Psychedelic drugs like LSD and psilocybin seem to affect plasticity, which is part of why interest in therapeutic uses of these substances is growing.

Understanding the chemistry that allows plasticity is also important. Exercise, for instance, seems to increase the release of nerve growth factors that allow the brain to rewire. It can be extremely helpful in diseases like Parkinson’s, though it can rarely stop its progression. Interestingly, antidepressants also affect plasticity: they may actually allow a brain that has been stuck in a problematic groove to jump out of it. Drugs like Prozac have been shown to help people recover function after stroke, an effect that is believed to result from these medications’ influence on plasticity.
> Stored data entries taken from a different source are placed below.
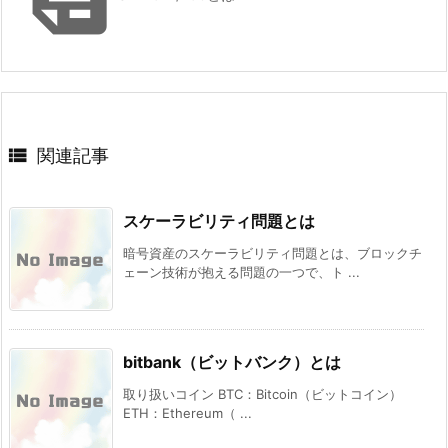

関連記事
スケーラビリティ問題とは
暗号資産のスケーラビリティ問題とは、ブロックチ
ェーン技術が抱える問題の一つで、ト ...
bitbank（ビットバンク）とは
取り扱いコイン BTC：Bitcoin（ビットコイン）
ETH：Ethereum（ ...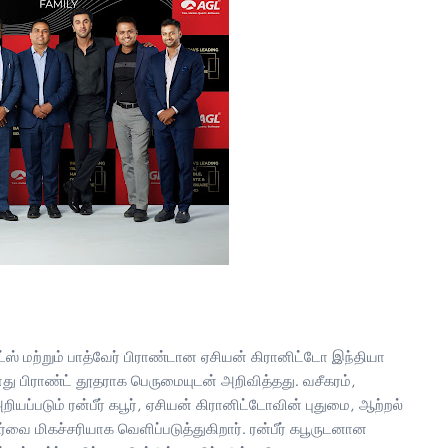
ட்ஸ் மற்றும் பாத்வேர் பிராண்டான ஏசியன் கிரானிட்டோ இந்தியா
 தனது பிராண்ட் தூதராக பெருமையுடன் அறிவித்தது. வசீகரம்,
ப்படும் ரன்பீர் கபூர், ஏசியன் கிரானிட்டோவின் புதுமை, ஆற்றல்
ர்வை மிகச்சரியாக வெளிப்படுத்துகிறார். ரன்பீர் கபூருடனான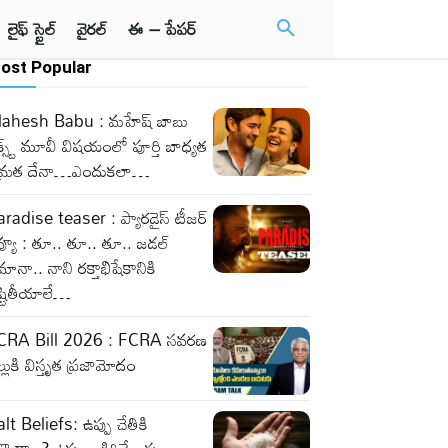
లైఫ్ స్టైల్
వైరల్
ఈ – పేపర్
ost Popular
ahesh Babu : మహేష్ బాబు
క్స్ట్ మూవీ విషయంలో పూర్తి బాధ్యత
మ్రత దేనా…ఎందుకలా…
radise teaser : ప్యారడైస్ టీజర్
వ్యూ : తూ.. తూ.. తూ.. జడల్
ానా.. నాని రక్తాభిషేకానికి
ష్టితీయాలే…
CRA Bill 2026 : FCRA సవరణ
ల్లుకి విస్తృత ప్రజామోదం
lt Beliefs: ఉప్పు చేతికి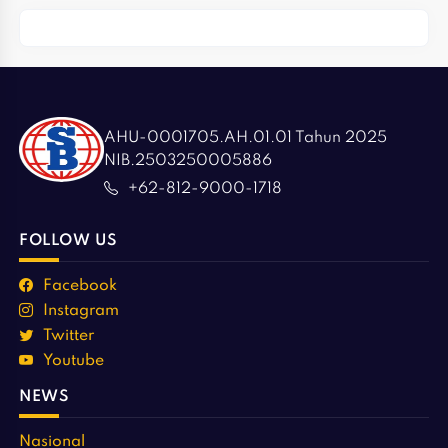
AHU-0001705.AH.01.01 Tahun 2025
NIB.2503250005886
+62-812-9000-1718
FOLLOW US
Facebook
Instagram
Twitter
Youtube
NEWS
Nasional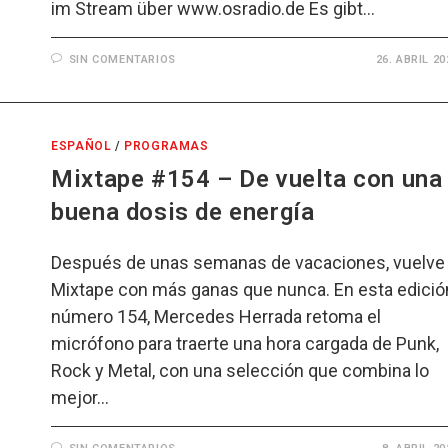
im Stream über www.osradio.de Es gibt…
SIN COMENTARIOS
26. ABRIL 20
ESPAÑOL
/
PROGRAMAS
Mixtape #154 – De vuelta con una
buena dosis de energía
Después de unas semanas de vacaciones, vuelve
Mixtape con más ganas que nunca. En esta edició
número 154, Mercedes Herrada retoma el
micrófono para traerte una hora cargada de Punk,
Rock y Metal, con una selección que combina lo
mejor…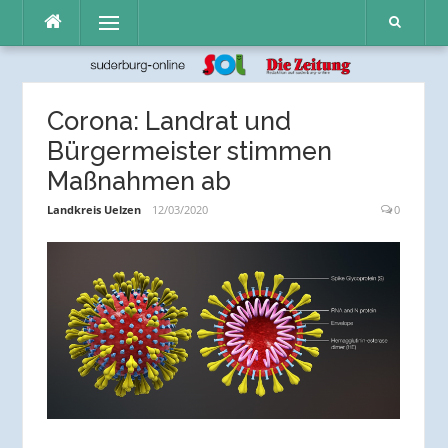
Direkt
Menü
zum
Inhalt
Corona: Landrat und
Bürgermeister stimmen
Maßnahmen ab
Landkreis Uelzen
12/03/2020
0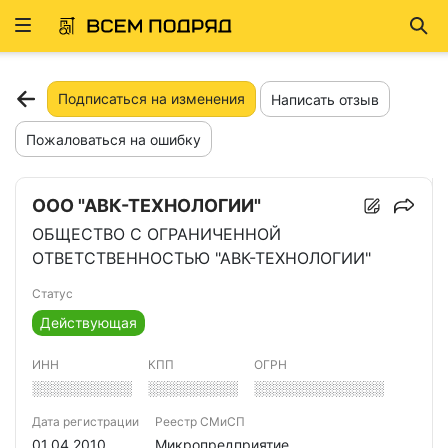
Развернуть
Най
ню
Подписаться на изменения
Написать отзыв
Пожаловаться на ошибку
ООО "АВК-ТЕХНОЛОГИИ"
ОБЩЕСТВО С ОГРАНИЧЕННОЙ
ОТВЕТСТВЕННОСТЬЮ "АВК-ТЕХНОЛОГИИ"
Статус
Действующая
ИНН
КПП
ОГРН
░░░░░░░░░░
░░░░░░░░░
░░░░░░░░░░░░░
Дата регистрации
Реестр СМиСП
01.04.2010
Микропредприятие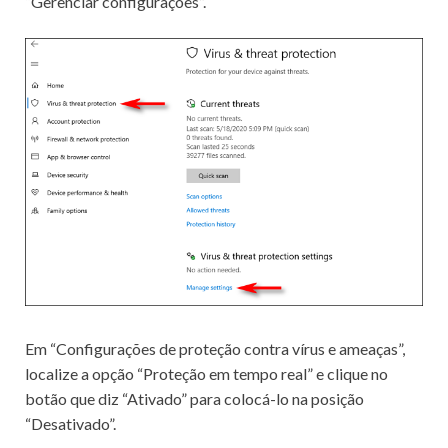
“Gerenciar configurações”.
Em “Configurações de proteção contra vírus e ameaças”,
localize a opção “Proteção em tempo real” e clique no
botão que diz “Ativado” para colocá-lo na posição
“Desativado”.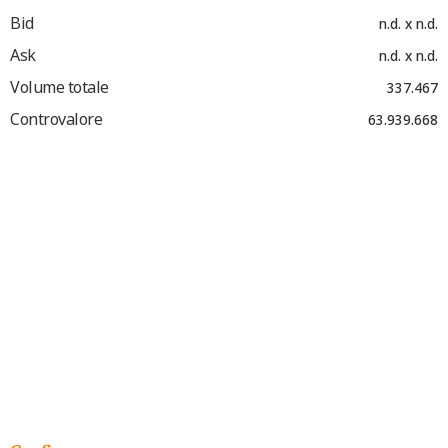
Bid
n.d. x n.d.
Ask
n.d. x n.d.
Volume totale
337.467
Controvalore
63.939.668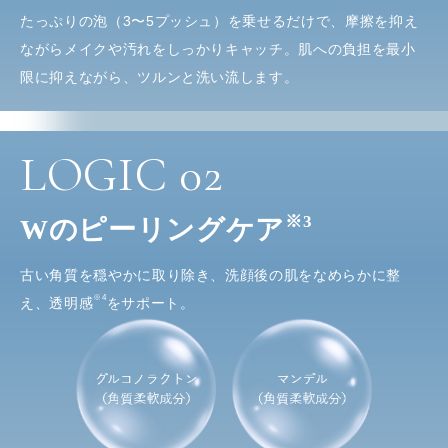
たっぷりの泡（3〜5プッシュ）を乗せるだけで、摩擦を抑え
ながらメイクや汚れをしっかりキャッチ。肌への負担を最小
限に抑えながら、ツルンと洗い流します。
LOGIC
02
※3
Wのピーリングケア
古い角質を穏やかに取り除き、洗顔後の肌をなめらかに整
※4
え、透明感
をサポート。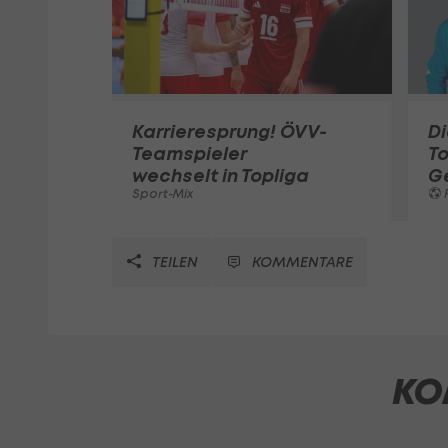
Karrieresprung! ÖVV-
Di
Teamspieler
T
wechselt in Topliga
G
Sport-Mix
F
TEILEN
KOMMENTARE
KO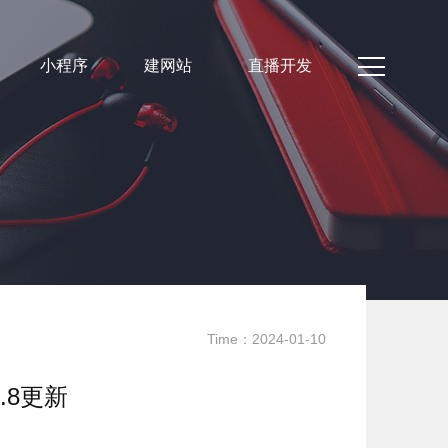
小程序
建网站
直播开发
Time：2024-01-10
.8更新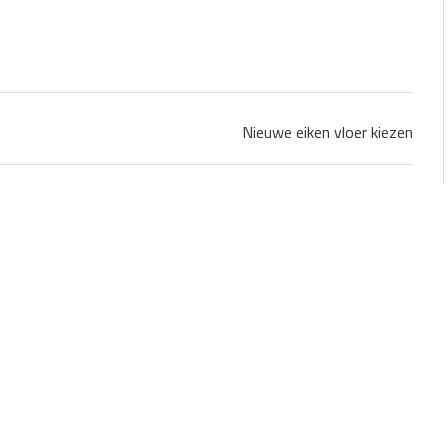
Nieuwe eiken vloer kiezen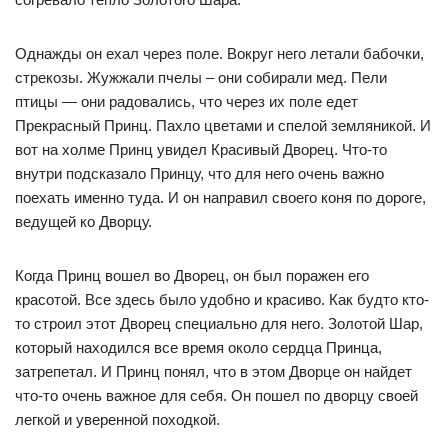
Однажды он ехал через поле. Вокруг него летали бабочки,
стрекозы. Жужжали пчелы – они собирали мед. Пели
птицы — они радовались, что через их поле едет
Прекрасный Принц. Пахло цветами и спелой земляникой. И
вот на холме Принц увидел Красивый Дворец. Что-то
внутри подсказало Принцу, что для него очень важно
поехать именно туда. И он направил своего коня по дороге,
ведущей ко Дворцу.
Когда Принц вошел во Дворец, он был поражен его
красотой. Все здесь было удобно и красиво. Как будто кто-
то строил этот Дворец специально для него. Золотой Шар,
который находился все время около сердца Принца,
затрепетал. И Принц понял, что в этом Дворце он найдет
что-то очень важное для себя. Он пошел по дворцу своей
легкой и уверенной походкой.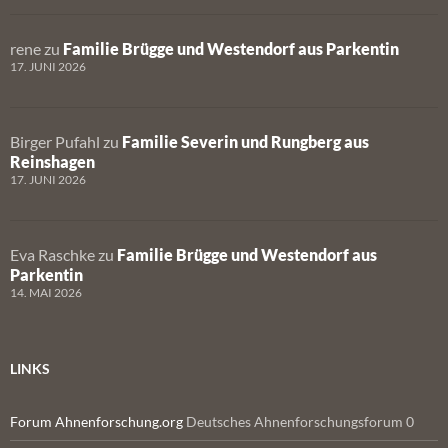
rene
zu
Familie Brügge und Westendorf aus Parkentin
17. JUNI 2026
Birger Pufahl
zu
Familie Severin und Rungberg aus
Reinshagen
17. JUNI 2026
Eva Raschke
zu
Familie Brügge und Westendorf aus
Parkentin
14. MAI 2026
LINKS
Forum Ahnenforschung.org
Deutsches Ahnenforschungsforum 0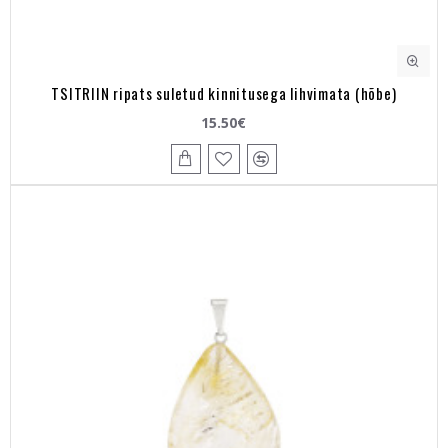
TSITRIIN ripats suletud kinnitusega lihvimata (hõbe)
15.50€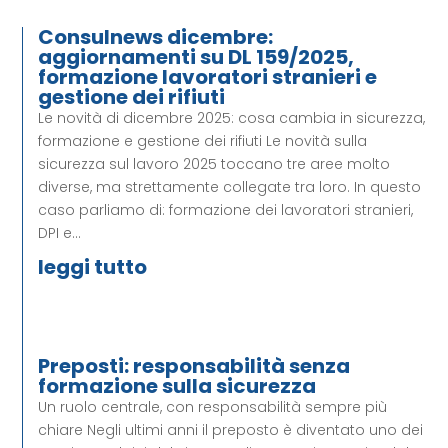
Consulnews dicembre:
aggiornamenti su DL 159/2025,
formazione lavoratori stranieri e
gestione dei rifiuti
Le novità di dicembre 2025: cosa cambia in sicurezza,
formazione e gestione dei rifiuti Le novità sulla
sicurezza sul lavoro 2025 toccano tre aree molto
diverse, ma strettamente collegate tra loro. In questo
caso parliamo di: formazione dei lavoratori stranieri,
DPI e...
leggi tutto
Preposti: responsabilità senza
formazione sulla sicurezza
Un ruolo centrale, con responsabilità sempre più
chiare Negli ultimi anni il preposto è diventato uno dei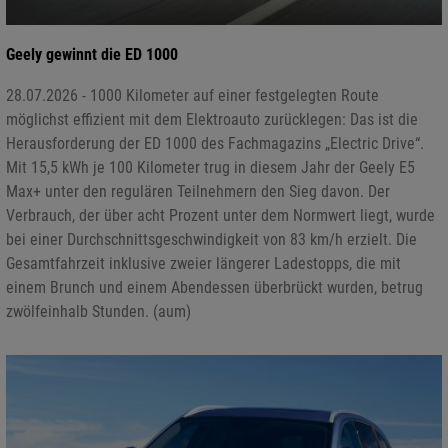
Geely gewinnt die ED 1000
28.07.2026 - 1000 Kilometer auf einer festgelegten Route
möglichst effizient mit dem Elektroauto zurücklegen: Das ist die
Herausforderung der ED 1000 des Fachmagazins „Electric Drive“.
Mit 15,5 kWh je 100 Kilometer trug in diesem Jahr der Geely E5
Max+ unter den regulären Teilnehmern den Sieg davon. Der
Verbrauch, der über acht Prozent unter dem Normwert liegt, wurde
bei einer Durchschnittsgeschwindigkeit von 83 km/h erzielt. Die
Gesamtfahrzeit inklusive zweier längerer Ladestopps, die mit
einem Brunch und einem Abendessen überbrückt wurden, betrug
zwölfeinhalb Stunden. (aum)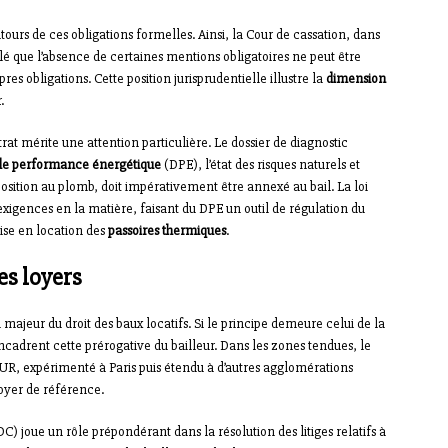
ours de ces obligations formelles. Ainsi, la Cour de cassation, dans
pelé que l’absence de certaines mentions obligatoires ne peut être
res obligations. Cette position jurisprudentielle illustre la
dimension
.
at mérite une attention particulière. Le dossier de diagnostic
 de performance énergétique
(DPE), l’état des risques naturels et
osition au plomb, doit impérativement être annexé au bail. La loi
 exigences en la matière, faisant du DPE un outil de régulation du
ise en location des
passoires thermiques
.
es loyers
 majeur du droit des baux locatifs. Si le principe demeure celui de la
encadrent cette prérogative du bailleur. Dans les zones tendues, le
ALUR, expérimenté à Paris puis étendu à d’autres agglomérations
oyer de référence.
C) joue un rôle prépondérant dans la résolution des litiges relatifs à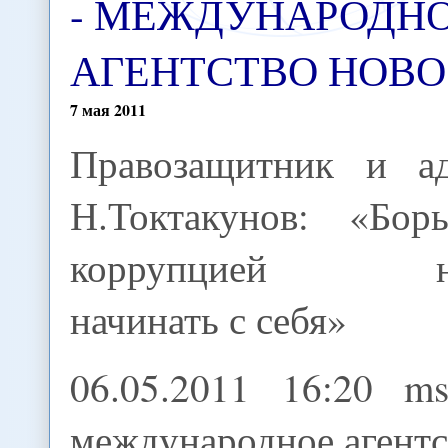
- МЕЖДУНАРОДН
АГЕНТСТВО НОВ
7
мая
2011
Правозащитник и ад
Н.Токтакунов: «Бор
коррупцией н
начинать с себя»
06.05.2011 16:20 m
международное агентс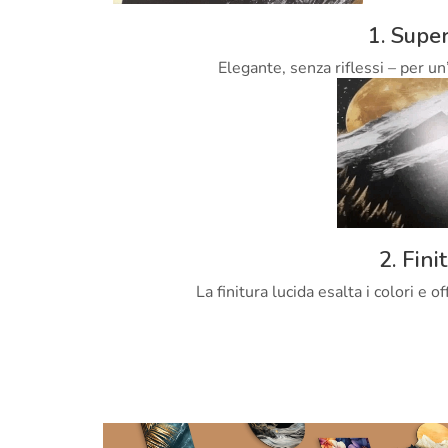
1. Super
Elegante, senza riflessi – per un
2. Fini
La finitura lucida esalta i colori e 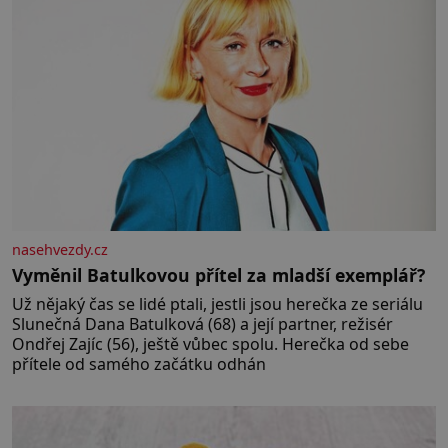
nasehvezdy.cz
Vyměnil Batulkovou přítel za mladší exemplář?
Už nějaký čas se lidé ptali, jestli jsou herečka ze seriálu
Slunečná Dana Batulková (68) a její partner, režisér
Ondřej Zajíc (56), ještě vůbec spolu. Herečka od sebe
přítele od samého začátku odhán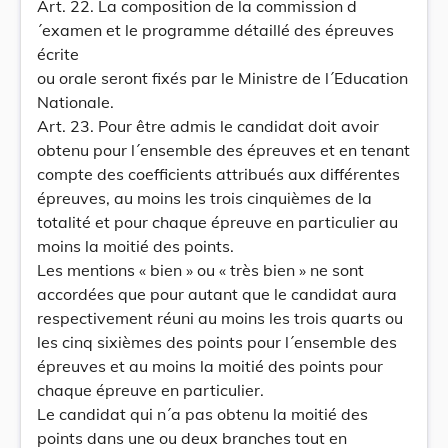
Art. 22. La composition de la commission d
´examen et le programme détaillé des épreuves
écrite
ou orale seront fixés par le Ministre de l´Education
Nationale.
Art. 23. Pour être admis le candidat doit avoir
obtenu pour l´ensemble des épreuves et en tenant
compte des coefficients attribués aux différentes
épreuves, au moins les trois cinquièmes de la
totalité et pour chaque épreuve en particulier au
moins la moitié des points.
Les mentions « bien » ou « très bien » ne sont
accordées que pour autant que le candidat aura
respectivement réuni au moins les trois quarts ou
les cinq sixièmes des points pour l´ensemble des
épreuves et au moins la moitié des points pour
chaque épreuve en particulier.
Le candidat qui n´a pas obtenu la moitié des
points dans une ou deux branches tout en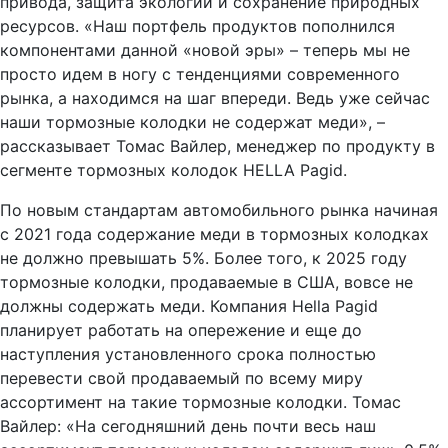
привода, защита экологии и сохранение природных
ресурсов. «Наш портфель продуктов пополнился
компонентами данной «новой эры» – теперь мы не
просто идем в ногу с тенденциями современного
рынка, а находимся на шаг впереди. Ведь уже сейчас
наши тормозные колодки не содержат меди», –
рассказывает Томас Вайлер, менеджер по продукту в
сегменте тормозных колодок HELLA Pagid.
По новым стандартам автомобильного рынка начиная
с 2021 года содержание меди в тормозных колодках
не должно превышать 5%. Более того, к 2025 году
тормозные колодки, продаваемые в США, вовсе не
должны содержать меди. Компания Hella Pagid
планирует работать на опережение и еще до
наступления установленного срока полностью
перевести свой продаваемый по всему миру
ассортимент на такие тормозные колодки. Томас
Вайлер: «На сегодняшний день почти весь наш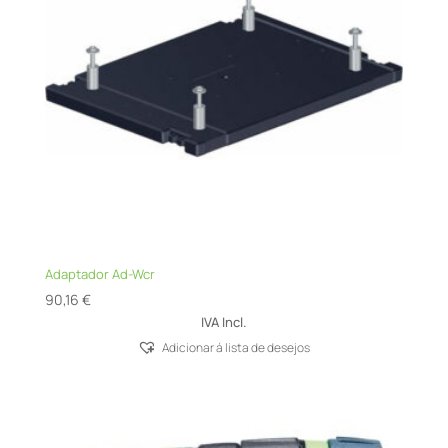
Adaptador Ad-Wcr
90,16
€
IVA Incl.
Adicionar á lista de desejos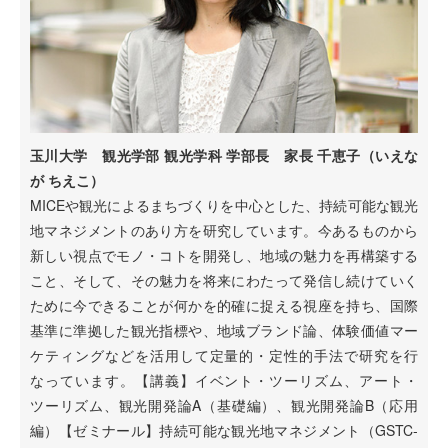
玉川大学 観光学部 観光学科 学部長 家長 千恵子（いえな
が ちえこ）
MICEや観光によるまちづくりを中心とした、持続可能な観光
地マネジメントのあり方を研究しています。今あるものから
新しい視点でモノ・コトを開発し、地域の魅力を再構築する
こと、そして、その魅力を将来にわたって発信し続けていく
ために今できることが何かを的確に捉える視座を持ち、国際
基準に準拠した観光指標や、地域ブランド論、体験価値マー
ケティングなどを活用して定量的・定性的手法で研究を行
なっています。【講義】イベント・ツーリズム、アート・
ツーリズム、観光開発論A（基礎編）、観光開発論B（応用
編）【ゼミナール】持続可能な観光地マネジメント（GSTC-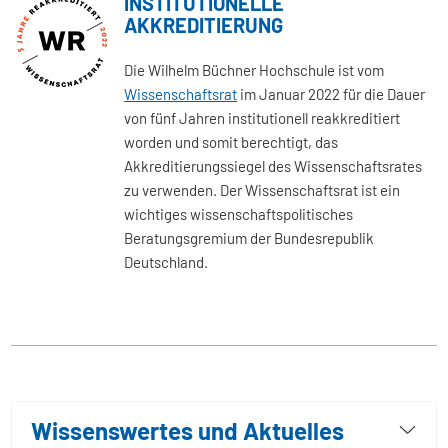
INSTITUTIONELLE
AKKREDITIERUNG
Die Wilhelm Büchner Hochschule ist vom
Wissenschaftsrat
im Januar 2022 für die Dauer
von fünf Jahren institutionell reakkreditiert
worden und somit berechtigt, das
Akkreditierungssiegel des Wissenschaftsrates
zu verwenden. Der Wissenschaftsrat ist ein
wichtiges wissenschaftspolitisches
Beratungsgremium der Bundesrepublik
Deutschland.
Wissenswertes und Aktuelles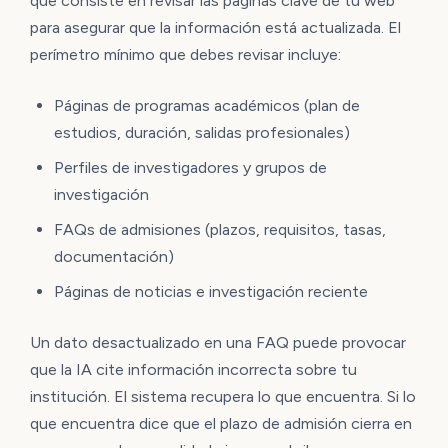
que consiste en revisar las páginas clave de tu web
para asegurar que la información está actualizada. El
perímetro mínimo que debes revisar incluye:
Páginas de programas académicos (plan de
estudios, duración, salidas profesionales)
Perfiles de investigadores y grupos de
investigación
FAQs de admisiones (plazos, requisitos, tasas,
documentación)
Páginas de noticias e investigación reciente
Un dato desactualizado en una FAQ puede provocar
que la IA cite información incorrecta sobre tu
institución. El sistema recupera lo que encuentra. Si lo
que encuentra dice que el plazo de admisión cierra en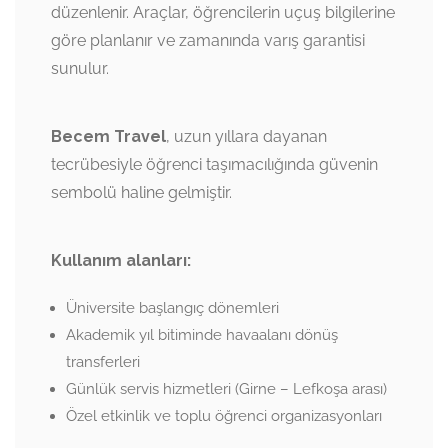
düzenlenir. Araçlar, öğrencilerin uçuş bilgilerine
göre planlanır ve zamanında varış garantisi
sunulur.
Becem Travel
, uzun yıllara dayanan
tecrübesiyle öğrenci taşımacılığında güvenin
sembolü haline gelmiştir.
Kullanım alanları:
Üniversite başlangıç dönemleri
Akademik yıl bitiminde havaalanı dönüş
transferleri
Günlük servis hizmetleri (Girne – Lefkoşa arası)
Özel etkinlik ve toplu öğrenci organizasyonları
But they cannot work on their own. They can allow plasticity, but plasticity doesn’t occur if there isn’t an experience to elicit it.

Psychedelic drugs like LSD and psilocybin also seem to affect plasticity, which is part of why interest in therapeutic uses of these substances is growing. Here, too, the drug itself is primarily a catalyst: the way people interpret their experience matters in determining how they change as a result.

We’re only at the beginning of our understanding of neuroplasticity, but just a basic sense of how it functions has already brought new insight into medical and psychological treatments that involve learning, not just taking a pill. Neuroplasticity can be harnessed in other new ways, too—so long as we don’t keep our minds so open that our brains fall out.